When his increasingly depraved behavior spirals out of control, Marcus retreats to his family home along the New England coast. But instead of finding solace, Marcus is haunted by his darkest fears and deepest desires.
When his increasingly depraved behavior spirals out of control, Marcus retreats to his family home along the New England coast. But instead of finding solace, he is haunted by his darkest fears and deepest desires. Is he losing his mind? Waiting until the climate is right. His brother, Michael who has a crumbling marriage leaves his two children, Lily and Spencer to him and follows his wife, Grace. He must fight to save his crumbling sanity and protect Lily, his beloved niece from a monster that lies in wait.
Well I'm not exactly sure how to describe Seeds. Definitely not your typical horror. Don't know if I would even place this film in that genre. It's more of a psychological horror or some sort of cautionary tale - an unraveling of the mind. It tells of dark desires which manifests into some sort of metaphysical creature that seems to hold the two main characters accountable for their illicit longing for one another. The film walks a fine line that made me question morality and how complicated human desire can be.
Seeds isn't a film that most will enjoy watching. Given the subject matter, it's uncomfortable to sit through, and the pace is slow. I'm fine with this. Feel it's deliberate slowness is what the film needed to tell this story as it did. Beautifully shot, there's almost a painterly quality about the film.
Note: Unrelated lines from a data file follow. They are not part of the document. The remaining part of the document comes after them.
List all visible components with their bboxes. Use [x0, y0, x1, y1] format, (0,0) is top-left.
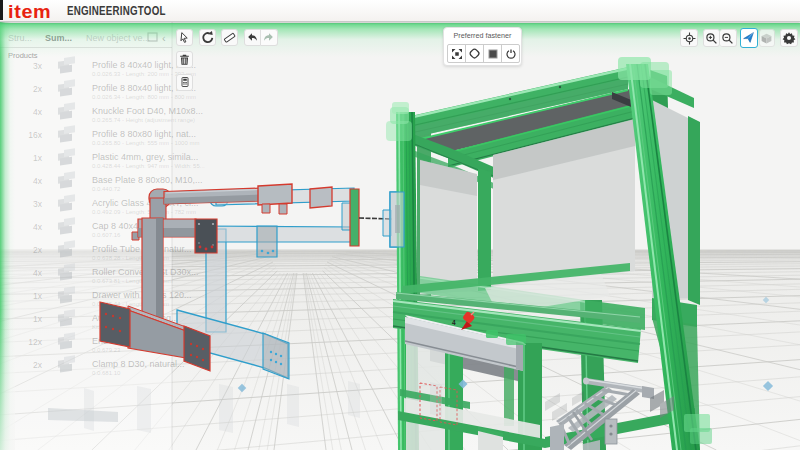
- svg-text:0.0.428.44 - Length: 947 mm -: 0.0.428.44 - Length: 947 mm - Width: 55.…: [92, 163, 205, 169]
- svg-text:1x: 1x: [33, 291, 43, 301]
- svg-text:Base Plate 8 80x80, M10,...: Base Plate 8 80x80, M10,...: [92, 175, 203, 185]
- svg-text:4x: 4x: [33, 107, 43, 117]
- svg-text:2x: 2x: [33, 360, 43, 370]
- svg-text:Profile 8 80x80 light, nat...: Profile 8 80x80 light, nat...: [92, 129, 196, 139]
- svg-text:1x: 1x: [33, 153, 43, 163]
- svg-text:Sum...: Sum...: [45, 33, 72, 43]
- svg-text:New object ve...: New object ve...: [86, 33, 150, 43]
- svg-text:‹: ‹: [162, 32, 166, 44]
- svg-text:0.0.265.80 - Length: 555 mm -: 0.0.265.80 - Length: 555 mm - 1000 mm: [92, 140, 199, 146]
- svg-text:3x: 3x: [33, 61, 43, 71]
- svg-text:Knuckle Foot D40, M10x8...: Knuckle Foot D40, M10x8...: [92, 106, 203, 116]
- svg-text:4x: 4x: [33, 176, 43, 186]
- svg-text:Stru...: Stru...: [8, 33, 32, 43]
- svg-text:4: 4: [452, 319, 456, 326]
- svg-text:2x: 2x: [33, 84, 43, 94]
- svg-text:0.0.026.34 - Length: 800 mm -: 0.0.026.34 - Length: 800 mm - 800 mm: [92, 94, 196, 100]
- svg-text:Clamp 8 D30, natural...: Clamp 8 D30, natural...: [92, 359, 185, 369]
- svg-text:Products: Products: [8, 51, 38, 60]
- svg-text:0.0.265.74 - Height (adjustmen: 0.0.265.74 - Height (adjustment range): [92, 117, 195, 123]
- svg-text:0.0.679.23: 0.0.679.23: [92, 347, 121, 353]
- svg-text:3x: 3x: [33, 199, 43, 209]
- svg-text:12x: 12x: [28, 337, 42, 347]
- svg-text:Plastic 4mm, grey, simila...: Plastic 4mm, grey, simila...: [92, 152, 198, 162]
- svg-text:0.0.440.72: 0.0.440.72: [92, 186, 121, 192]
- svg-text:0.0.681.10: 0.0.681.10: [92, 370, 121, 376]
- svg-text:16x: 16x: [28, 130, 42, 140]
- svg-text:0.0.607.16: 0.0.607.16: [92, 232, 121, 238]
- svg-text:0.0.492.09 - Length: 549 mm -: 0.0.492.09 - Length: 549 mm - 782 mm: [92, 209, 196, 215]
- svg-text:4x: 4x: [33, 268, 43, 278]
- svg-text:2x: 2x: [33, 245, 43, 255]
- svg-text:4x: 4x: [33, 222, 43, 232]
- svg-text:1x: 1x: [33, 314, 43, 324]
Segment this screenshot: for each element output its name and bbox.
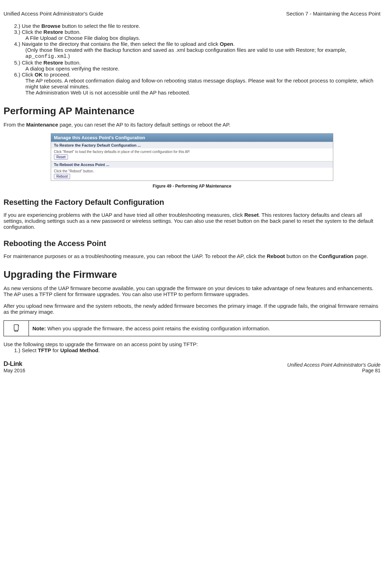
p-maint-post: page, you can reset the AP to its factor… [58, 122, 230, 128]
page-footer: D-Link May 2016 Unified Access Point Adm… [0, 357, 384, 380]
ap-factory-body: Click "Reset" to load the factory defaul… [51, 148, 333, 161]
step-6-pre: 6.) Click [14, 72, 35, 78]
ap-config-panel: Manage this Access Point's Configuration… [51, 133, 333, 181]
open-word: Open [220, 41, 233, 47]
step-6-cont2: The Administration Web UI is not accessi… [14, 90, 380, 96]
step-4-cont-pre: (Only those files created with the Backu… [25, 47, 346, 53]
para-maintenance: From the Maintenance page, you can reset… [4, 122, 380, 128]
header-left: Unified Access Point Administrator's Gui… [4, 11, 103, 17]
ap-factory-text: Click "Reset" to load the factory defaul… [54, 150, 330, 154]
p-reboot-mid: button on the [285, 253, 319, 259]
step-6-cont1: The AP reboots. A reboot confirmation di… [14, 78, 380, 90]
ap-panel-title: Manage this Access Point's Configuration [51, 134, 333, 142]
reset-button[interactable]: Reset [54, 154, 68, 160]
step-6-post: to proceed. [43, 72, 70, 78]
browse-word: Browse [42, 23, 61, 29]
tftp-1-pre: 1.) Select [14, 347, 38, 353]
footer-left: D-Link May 2016 [4, 360, 25, 373]
restore-word-2: Restore [43, 60, 63, 66]
dlink-logo: D-Link [4, 360, 25, 368]
step-2-pre: 2.) Use the [14, 23, 42, 29]
svg-rect-0 [14, 325, 18, 330]
configuration-word: Configuration [319, 253, 353, 259]
ap-factory-head: To Restore the Factory Default Configura… [51, 142, 333, 148]
para-upgrade-2: After you upload new firmware and the sy… [4, 303, 380, 315]
step-3-pre: 3.) Click the [14, 29, 43, 35]
page-header: Unified Access Point Administrator's Gui… [4, 11, 380, 17]
step-4-pre: 4.) Navigate to the directory that conta… [14, 41, 220, 47]
step-5-cont: A dialog box opens verifying the restore… [14, 66, 380, 72]
note-label: Note: [32, 325, 46, 331]
steps-list: 2.) Use the Browse button to select the … [4, 23, 380, 96]
maintenance-word: Maintenance [26, 122, 58, 128]
heading-upgrading: Upgrading the Firmware [4, 269, 380, 280]
ok-word: OK [35, 72, 43, 78]
reboot-word: Reboot [267, 253, 285, 259]
p-maint-pre: From the [4, 122, 26, 128]
note-text-cell: Note: When you upgrade the firmware, the… [29, 321, 380, 336]
reboot-button[interactable]: Reboot [54, 174, 70, 179]
para-tftp-intro: Use the following steps to upgrade the f… [4, 341, 380, 347]
figure-49: Manage this Access Point's Configuration… [4, 133, 380, 189]
reset-word: Reset [244, 212, 259, 218]
header-right: Section 7 - Maintaining the Access Point [286, 11, 380, 17]
step-3: 3.) Click the Restore button. [14, 29, 380, 35]
heading-rebooting: Rebooting the Access Point [4, 239, 380, 248]
step-4-cont: (Only those files created with the Backu… [14, 47, 380, 60]
restore-word: Restore [43, 29, 63, 35]
p-reboot-pre: For maintenance purposes or as a trouble… [4, 253, 267, 259]
tftp-step-1: 1.) Select TFTP for Upload Method. [14, 347, 380, 353]
para-upgrade-1: As new versions of the UAP firmware beco… [4, 285, 380, 297]
note-box: Note: When you upgrade the firmware, the… [4, 320, 380, 336]
para-rebooting: For maintenance purposes or as a trouble… [4, 253, 380, 259]
p-reboot-post: page. [353, 253, 368, 259]
step-3-cont: A File Upload or Choose File dialog box … [14, 35, 380, 41]
step-4-cont-post: .) [67, 53, 70, 59]
note-icon-cell [4, 321, 29, 336]
tftp-word: TFTP [38, 347, 51, 353]
para-resetting: If you are experiencing problems with th… [4, 212, 380, 230]
step-6: 6.) Click OK to proceed. [14, 72, 380, 78]
ap-reboot-body: Click the "Reboot" button. Reboot [51, 168, 333, 180]
step-4: 4.) Navigate to the directory that conta… [14, 41, 380, 47]
figure-caption: Figure 49 - Performing AP Maintenance [4, 184, 380, 189]
step-3-post: button. [63, 29, 81, 35]
tftp-1-post: . [98, 347, 100, 353]
footer-right: Unified Access Point Administrator's Gui… [287, 362, 380, 373]
ap-config-xml: ap_config.xml [25, 54, 67, 60]
tftp-1-mid: for [51, 347, 60, 353]
heading-performing-maintenance: Performing AP Maintenance [4, 105, 380, 117]
ap-reboot-text: Click the "Reboot" button. [54, 169, 330, 173]
step-5-post: button. [63, 60, 81, 66]
upload-method-word: Upload Method [60, 347, 98, 353]
step-5-pre: 5.) Click the [14, 60, 43, 66]
note-text: When you upgrade the firmware, the acces… [46, 325, 270, 331]
tftp-steps: 1.) Select TFTP for Upload Method. [4, 347, 380, 353]
p-reset-pre: If you are experiencing problems with th… [4, 212, 244, 218]
heading-resetting: Resetting the Factory Default Configurat… [4, 198, 380, 207]
ap-reboot-head: To Reboot the Access Point ... [51, 161, 333, 168]
step-2: 2.) Use the Browse button to select the … [14, 23, 380, 29]
footer-guide-title: Unified Access Point Administrator's Gui… [287, 362, 380, 368]
footer-date: May 2016 [4, 368, 25, 373]
step-4-post: . [233, 41, 235, 47]
step-5: 5.) Click the Restore button. [14, 60, 380, 66]
note-icon [12, 324, 20, 332]
footer-page-number: Page 81 [287, 368, 380, 373]
step-2-post: button to select the file to restore. [61, 23, 140, 29]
The haunting score and the sound design are on cue for setting a discomfiting mood for this story of forbidden love to unravel painfully and poetically.
Part of me questions if anything inappropriate actually occurred - whether any of it was real other than the longing that drove the insanity bus for the lead's (Trevor Long) ultimate demise. By the way Trevor Long is in Ozark as Cade Langmore - you will not believe this is the same dude - what a departure from that redneck lowlife character. Andrea Chen, who plays Lily, also did a fine job wielding her coming of age powers.
Their dark dance had me squirming in my seat to the bitter end. And my guess is this is entirely what the director, Owen Long, intended. Bold bit of filmmaking going on here. Impressive for a first time director. Don't know how some more seasoned directors would tackle such difficult subject matter, but as far as this avid indie film buff is concerned, this was handled remarkably well - my screws were tightened real tight! By the end I was filled with pity and sympathy, and longing for a shower and a stiff cocktail.